▸ **Task to complete**
Across the records below, report how many lines include the word "Agent", stating the number alone.
+++ Entries shown +++
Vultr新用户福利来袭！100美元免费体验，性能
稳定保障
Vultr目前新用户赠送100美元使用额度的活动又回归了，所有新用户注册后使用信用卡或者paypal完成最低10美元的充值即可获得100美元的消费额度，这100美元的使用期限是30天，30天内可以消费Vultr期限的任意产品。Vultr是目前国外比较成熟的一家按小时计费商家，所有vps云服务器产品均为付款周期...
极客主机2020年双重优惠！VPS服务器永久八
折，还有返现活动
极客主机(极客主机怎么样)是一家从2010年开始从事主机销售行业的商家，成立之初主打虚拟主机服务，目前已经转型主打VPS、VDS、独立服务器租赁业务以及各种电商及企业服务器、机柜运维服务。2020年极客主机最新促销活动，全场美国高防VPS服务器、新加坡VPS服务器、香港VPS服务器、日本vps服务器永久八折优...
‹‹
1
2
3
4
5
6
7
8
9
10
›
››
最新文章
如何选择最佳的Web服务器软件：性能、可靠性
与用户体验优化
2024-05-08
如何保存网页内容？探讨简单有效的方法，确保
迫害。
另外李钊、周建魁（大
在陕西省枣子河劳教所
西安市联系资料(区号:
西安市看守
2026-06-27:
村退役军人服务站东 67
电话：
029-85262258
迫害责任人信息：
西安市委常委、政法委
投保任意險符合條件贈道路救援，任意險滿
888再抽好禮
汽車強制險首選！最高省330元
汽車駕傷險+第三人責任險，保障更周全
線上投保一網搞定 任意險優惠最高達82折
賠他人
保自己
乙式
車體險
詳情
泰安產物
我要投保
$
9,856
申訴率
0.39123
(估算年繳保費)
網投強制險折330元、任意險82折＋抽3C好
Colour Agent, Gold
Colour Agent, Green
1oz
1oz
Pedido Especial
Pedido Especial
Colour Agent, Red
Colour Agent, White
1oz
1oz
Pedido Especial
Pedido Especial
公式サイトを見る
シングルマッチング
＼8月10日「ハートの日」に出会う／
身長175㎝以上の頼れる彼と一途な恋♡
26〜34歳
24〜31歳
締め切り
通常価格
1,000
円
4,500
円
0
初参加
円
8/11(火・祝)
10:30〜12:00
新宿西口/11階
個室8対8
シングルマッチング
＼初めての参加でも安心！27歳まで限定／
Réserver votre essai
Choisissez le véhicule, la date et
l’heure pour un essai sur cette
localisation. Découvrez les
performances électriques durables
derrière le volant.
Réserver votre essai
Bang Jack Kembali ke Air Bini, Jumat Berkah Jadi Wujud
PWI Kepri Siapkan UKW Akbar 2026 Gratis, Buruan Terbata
+++
▸ **Completed task**
4